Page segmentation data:
● ● ● ● ● ● ●

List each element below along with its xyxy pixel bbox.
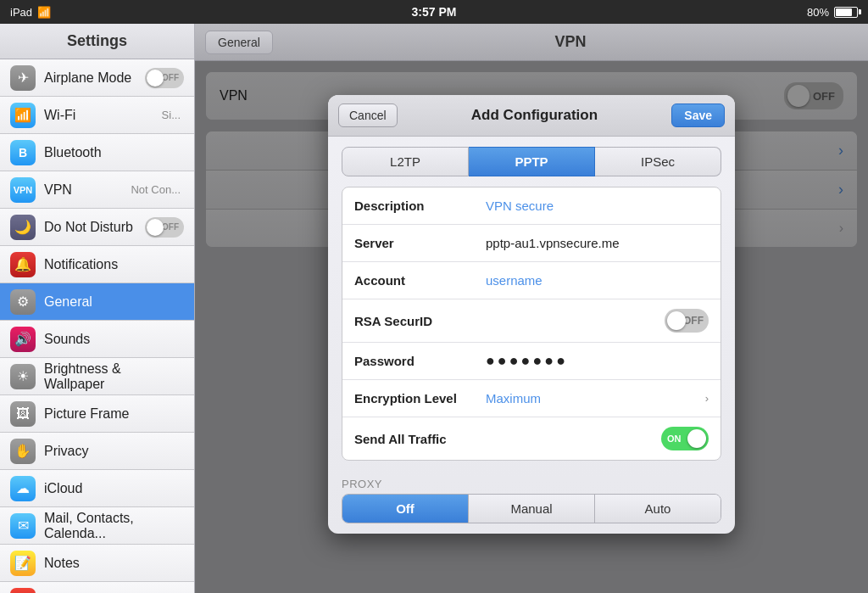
sidebar-item-label: Picture Frame — [44, 406, 184, 422]
sounds-icon: 🔊 — [10, 327, 36, 352]
sidebar-item-notifications[interactable]: 🔔 Notifications — [0, 246, 194, 283]
sidebar-item-label: Bluetooth — [44, 145, 184, 160]
description-value: VPN secure — [486, 199, 709, 213]
vpn-icon: VPN — [10, 177, 36, 203]
send-traffic-label: Send All Traffic — [354, 432, 486, 446]
nav-tab-general[interactable]: General — [205, 31, 273, 54]
server-value: pptp-au1.vpnsecure.me — [486, 236, 709, 250]
sidebar-item-brightness[interactable]: ☀ Brightness & Wallpaper — [0, 358, 194, 395]
rsa-label: RSA SecurID — [354, 314, 486, 328]
sidebar-item-general[interactable]: ⚙ General — [0, 283, 194, 321]
sidebar-item-airplane[interactable]: ✈ Airplane Mode OFF — [0, 59, 194, 97]
form-row-account[interactable]: Account username — [342, 262, 721, 299]
wifi-icon: 📶 — [10, 103, 36, 128]
nav-title: VPN — [283, 33, 858, 51]
dnd-icon: 🌙 — [10, 215, 36, 240]
sidebar: Settings ✈ Airplane Mode OFF 📶 Wi-Fi Si.… — [0, 24, 195, 593]
airplane-icon: ✈ — [10, 65, 36, 91]
sidebar-item-label: Sounds — [44, 332, 184, 347]
dnd-toggle[interactable]: OFF — [145, 217, 184, 238]
sidebar-item-notes[interactable]: 📝 Notes — [0, 545, 194, 582]
sidebar-item-label: Wi-Fi — [44, 108, 162, 123]
sidebar-item-dnd[interactable]: 🌙 Do Not Disturb OFF — [0, 209, 194, 246]
send-traffic-toggle[interactable]: ON — [661, 427, 709, 450]
bluetooth-icon: B — [10, 140, 36, 165]
sidebar-item-icloud[interactable]: ☁ iCloud — [0, 470, 194, 507]
sidebar-header: Settings — [0, 24, 194, 59]
sidebar-item-label: iCloud — [44, 481, 184, 496]
status-bar-time: 3:57 PM — [412, 5, 457, 19]
general-icon: ⚙ — [10, 289, 36, 315]
sidebar-item-bluetooth[interactable]: B Bluetooth — [0, 134, 194, 171]
carrier-label: iPad — [10, 6, 32, 19]
sidebar-item-picture[interactable]: 🖼 Picture Frame — [0, 395, 194, 433]
modal-header: Cancel Add Configuration Save — [328, 95, 735, 137]
sidebar-item-label: Brightness & Wallpaper — [44, 361, 184, 392]
status-bar: iPad 📶 3:57 PM 80% — [0, 0, 868, 24]
modal-form: Description VPN secure Server pptp-au1.v… — [342, 187, 721, 461]
proxy-tab-auto[interactable]: Auto — [595, 495, 721, 523]
form-row-send-all-traffic[interactable]: Send All Traffic ON — [342, 417, 721, 460]
protocol-tabs: L2TP PPTP IPSec — [328, 137, 735, 183]
tab-l2tp[interactable]: L2TP — [342, 147, 469, 176]
sidebar-item-mail[interactable]: ✉ Mail, Contacts, Calenda... — [0, 507, 194, 545]
proxy-header: Proxy — [328, 471, 735, 494]
notes-icon: 📝 — [10, 551, 36, 576]
sidebar-item-sounds[interactable]: 🔊 Sounds — [0, 321, 194, 358]
account-value: username — [486, 273, 709, 288]
modal-title: Add Configuration — [471, 107, 598, 124]
modal-save-button[interactable]: Save — [671, 103, 725, 127]
password-label: Password — [354, 354, 486, 368]
sidebar-item-label: VPN — [44, 182, 131, 198]
settings-area: VPN OFF › › › — [195, 61, 868, 593]
tab-pptp[interactable]: PPTP — [469, 147, 595, 176]
sidebar-item-wifi[interactable]: 📶 Wi-Fi Si... — [0, 97, 194, 134]
sidebar-item-label: Airplane Mode — [44, 70, 145, 86]
modal-overlay: Cancel Add Configuration Save L2TP PPTP … — [195, 61, 868, 593]
account-label: Account — [354, 273, 486, 288]
sidebar-title: Settings — [67, 32, 127, 49]
brightness-icon: ☀ — [10, 364, 36, 389]
form-row-server[interactable]: Server pptp-au1.vpnsecure.me — [342, 225, 721, 262]
add-configuration-modal: Cancel Add Configuration Save L2TP PPTP … — [328, 95, 735, 534]
icloud-icon: ☁ — [10, 476, 36, 501]
airplane-toggle[interactable]: OFF — [145, 68, 184, 88]
status-bar-left: iPad 📶 — [10, 6, 51, 19]
sidebar-item-reminders[interactable]: 📋 Reminders — [0, 582, 194, 593]
reminders-icon: 📋 — [10, 588, 36, 594]
encryption-chevron-icon: › — [705, 392, 709, 405]
nav-bar: General VPN — [195, 24, 868, 61]
password-value: ●●●●●●● — [486, 352, 568, 370]
description-label: Description — [354, 199, 486, 213]
sidebar-item-label: General — [44, 294, 184, 310]
proxy-tab-manual[interactable]: Manual — [469, 495, 595, 523]
main-content: General VPN VPN OFF › — [195, 24, 868, 593]
rsa-toggle[interactable]: OFF — [665, 309, 709, 333]
sidebar-item-label: Do Not Disturb — [44, 220, 145, 235]
notifications-icon: 🔔 — [10, 252, 36, 277]
picture-icon: 🖼 — [10, 401, 36, 427]
privacy-icon: ✋ — [10, 439, 36, 464]
battery-percent: 80% — [807, 6, 829, 19]
status-bar-right: 80% — [807, 6, 858, 19]
modal-cancel-button[interactable]: Cancel — [338, 103, 398, 127]
sidebar-item-vpn[interactable]: VPN VPN Not Con... — [0, 171, 194, 209]
sidebar-item-label: Mail, Contacts, Calenda... — [44, 511, 184, 541]
sidebar-item-privacy[interactable]: ✋ Privacy — [0, 433, 194, 470]
sidebar-item-label: Notifications — [44, 257, 184, 272]
sidebar-item-label: Notes — [44, 556, 184, 571]
form-row-password[interactable]: Password ●●●●●●● — [342, 343, 721, 380]
form-row-rsa[interactable]: RSA SecurID OFF — [342, 299, 721, 343]
encryption-value: Maximum — [486, 391, 702, 406]
encryption-label: Encryption Level — [354, 391, 486, 406]
tab-ipsec[interactable]: IPSec — [595, 147, 721, 176]
server-label: Server — [354, 236, 486, 250]
mail-icon: ✉ — [10, 513, 36, 539]
battery-icon — [834, 7, 858, 18]
proxy-tab-off[interactable]: Off — [342, 495, 469, 523]
form-row-description[interactable]: Description VPN secure — [342, 187, 721, 225]
proxy-tabs: Off Manual Auto — [342, 494, 721, 523]
sidebar-item-label: Privacy — [44, 444, 184, 459]
wifi-icon: 📶 — [37, 6, 51, 19]
form-row-encryption[interactable]: Encryption Level Maximum › — [342, 380, 721, 417]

● ● ● ● ● ● ●

Problem
Please show the lines in the entries above that hold the string "toggle".

Solution for this task
dnd-toggle[interactable]: OFF — [145, 217, 184, 238]
send-traffic-toggle[interactable]: ON — [661, 427, 709, 450]
airplane-toggle[interactable]: OFF — [145, 68, 184, 88]
rsa-toggle[interactable]: OFF — [665, 309, 709, 333]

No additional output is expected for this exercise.